Bluebird Overview: Announced on October 8, 2012, Bluebird is a prepaid card developed by American Express and sold both through Walmart stores and online. Bluebird users can load funds on their cards at Walmart stores and use them wherever American Express cards are accepted.
For Walmart, it represents another attempt to serve the ranks of the unbanked in the United States, an adjunct to its Walmart MoneyCenters. According to Big Insight, a consulting firm, 40% of Walmart customers earn under $35,000 per annum, with the average figure at $51,000.
For Amex, prepaid cards like Bluebird are a departure from that company's long strategic focus on expensive credit cards aimed at high spenders. Bluebird is not its first foray into the prepaid card market, however. It already has similar partnerships with retailers such as bookseller Barnes & Noble and office supply chain Office Depot to offer these cards.

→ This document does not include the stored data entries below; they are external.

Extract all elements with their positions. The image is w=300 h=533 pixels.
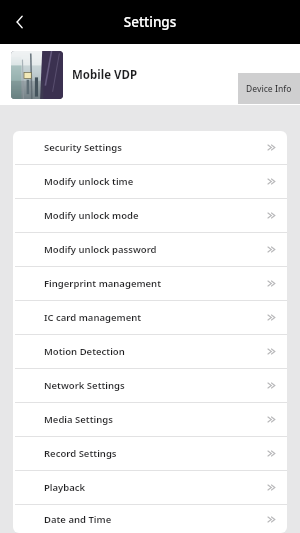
staticText: IC card management: [44, 311, 256, 324]
staticText: Modify unlock mode: [44, 209, 256, 222]
button[interactable]: Modify unlock password: [13, 233, 287, 266]
button[interactable]: Date and Time: [13, 505, 287, 533]
staticText: Modify unlock time: [44, 175, 256, 188]
staticText: Modify unlock password: [44, 243, 256, 256]
staticText: Playback: [44, 481, 256, 494]
button[interactable]: Device Info: [238, 73, 300, 104]
staticText: Motion Detection: [44, 345, 256, 358]
button[interactable]: Playback: [13, 471, 287, 504]
button[interactable]: Motion Detection: [13, 335, 287, 368]
button[interactable]: Modify unlock time: [13, 165, 287, 198]
button[interactable]: Modify unlock mode: [13, 199, 287, 232]
button[interactable]: Back: [0, 2, 40, 42]
staticText: Record Settings: [44, 447, 256, 460]
button[interactable]: Network Settings: [13, 369, 287, 402]
staticText: Mobile VDP: [72, 67, 138, 83]
staticText: Date and Time: [44, 513, 256, 526]
button[interactable]: Media Settings: [13, 403, 287, 436]
staticText: Device Info: [246, 83, 292, 95]
button[interactable]: IC card management: [13, 301, 287, 334]
button[interactable]: Security Settings: [13, 131, 287, 164]
button[interactable]: Fingerprint management: [13, 267, 287, 300]
button[interactable]: Record Settings: [13, 437, 287, 470]
staticText: Security Settings: [44, 141, 256, 154]
staticText: Settings: [0, 13, 300, 31]
staticText: Media Settings: [44, 413, 256, 426]
button[interactable]: Mobile VDP: [0, 44, 300, 105]
staticText: Fingerprint management: [44, 277, 256, 290]
staticText: Network Settings: [44, 379, 256, 392]
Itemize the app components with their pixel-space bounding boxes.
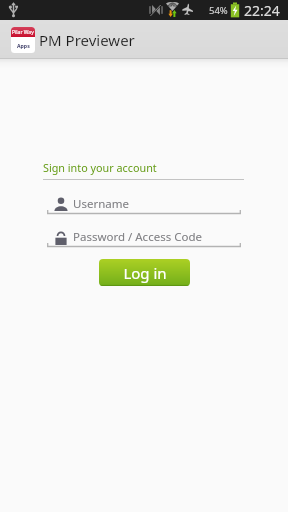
staticText: Log in: [123, 263, 167, 283]
staticText: Username: [73, 196, 129, 212]
staticText: 54%: [209, 4, 228, 17]
button[interactable]: Username: [47, 193, 241, 215]
staticText: Password / Access Code: [73, 229, 202, 245]
staticText: Sign into your account: [43, 160, 157, 175]
staticText: Apps: [17, 42, 30, 49]
button[interactable]: Log in: [99, 259, 190, 286]
staticText: 22:24: [244, 1, 280, 20]
staticText: PM Previewer: [39, 30, 135, 50]
staticText: Pilar Way: [12, 29, 34, 36]
button[interactable]: Password / Access Code: [47, 226, 241, 248]
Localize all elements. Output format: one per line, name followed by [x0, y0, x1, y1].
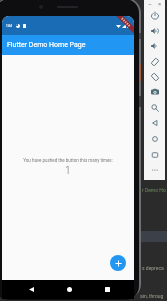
button[interactable]: Rotate left	[146, 53, 163, 70]
staticText: Flutter Demo Home Page	[7, 41, 86, 49]
staticText: r Demo Ho	[142, 187, 166, 193]
button[interactable]: Flutter Demo Home Page	[2, 35, 134, 55]
staticText: –	[148, 0, 152, 7]
button[interactable]: More	[146, 161, 163, 178]
button[interactable]: Volume up	[146, 22, 163, 39]
button[interactable]: Back	[23, 281, 39, 297]
staticText: ×	[158, 0, 162, 7]
button[interactable]: Power	[146, 7, 163, 24]
button[interactable]: Volume down	[146, 37, 163, 54]
button[interactable]: Home	[61, 281, 77, 297]
button[interactable]: Home	[146, 130, 163, 147]
staticText: You have pushed the button this many tim…	[23, 158, 113, 163]
staticText: 1:04	[6, 24, 12, 28]
staticText: s depreca	[142, 265, 164, 271]
staticText: ain, throug	[140, 293, 164, 299]
button[interactable]: Back	[146, 114, 163, 131]
button[interactable]: Zoom	[146, 99, 163, 116]
button[interactable]: Rotate right	[146, 68, 163, 85]
button[interactable]: Recent apps	[99, 281, 115, 297]
button[interactable]: Increment	[110, 255, 126, 271]
button[interactable]: Overview	[146, 146, 163, 163]
staticText: 1	[65, 165, 71, 177]
button[interactable]: Take screenshot	[146, 83, 163, 100]
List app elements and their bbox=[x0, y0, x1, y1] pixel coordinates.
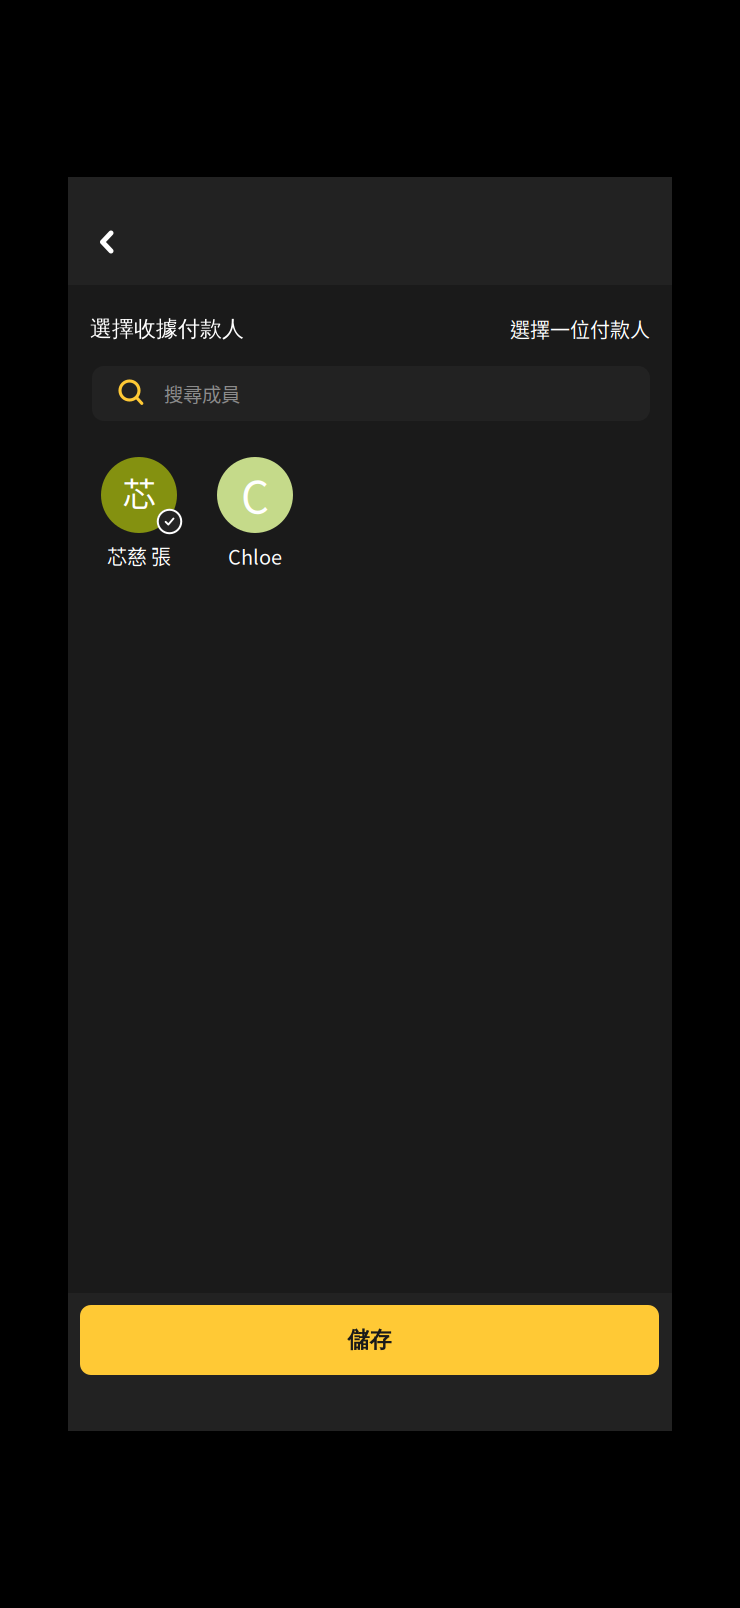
button[interactable]: 儲存 bbox=[80, 1305, 659, 1375]
button[interactable]: 芯 bbox=[81, 457, 197, 571]
staticText: 芯 bbox=[122, 468, 156, 516]
button[interactable]: 選擇一位付款人 bbox=[510, 314, 650, 344]
staticText: 選擇一位付款人 bbox=[510, 314, 650, 344]
staticText: 搜尋成員 bbox=[164, 380, 240, 408]
staticText: C bbox=[241, 462, 269, 526]
button[interactable]: 搜尋成員 bbox=[68, 366, 672, 421]
button[interactable]: C bbox=[197, 457, 313, 571]
button[interactable]: Back bbox=[80, 215, 134, 269]
staticText: Chloe bbox=[228, 542, 282, 570]
staticText: 儲存 bbox=[348, 1326, 392, 1354]
staticText: 芯慈 張 bbox=[107, 542, 171, 570]
staticText: 選擇收據付款人 bbox=[90, 315, 244, 343]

Nonetheless, some observers see Bluebird, because of the potential scale that comes with tapping Walmart's huge customer base (about 140 million Americans visit its stores each week, according to the company), as a major signal that mainstream financial institutions see significant opportunities in attempting to serve lower income demographic categories that either shun or have been shunned by the banking system. Indeed, Walmart's vice president in charge of financial services sees the potential for Bluebird to attract tens of millions of customers who find that traditional checking accounts and debit cards are too expensive relative to the value that they provide. He described the venture as a way to "do good for customers."
Fees: At its launch, Bluebird was free if opened online or via a smartphone app, but a setup kit available in Walmart stores cost $5. Unlike most competing cards, it has no monthly, annual, usage or activation fees. How the company expects to turn a profit on Bluebird is unclear, unless by stimulating yet more merchandise sales to its users.
Walmart already owns a small stake in Green Dot, and utilizes that company to provide the existing Walmart Money Cards. Shares of that company fell 20% on the news of Bluebird, since roughly 66% of that company's revenue comes from its partnership with Walmart. The CEO of Green Dot commented that Bluebird is designed for a different market segment. In a similar vein, Walmart claimed that Bluebird is expected to be a purely incremental business that does not cannibalize its other financial services offerings. No specifics to back these claims were offered by either company.
Sources: "Prepaid Enters Mainstream: Venture Between Wal-Mart and American Express Illustrates Industry Shift," The Wall Street Journal, October 9, 2012. Also, "Walmart and Amex target the unbanked," Financial Times, October 9, 2012, and "Walmart/Amex" in The Lex Column of the same issue.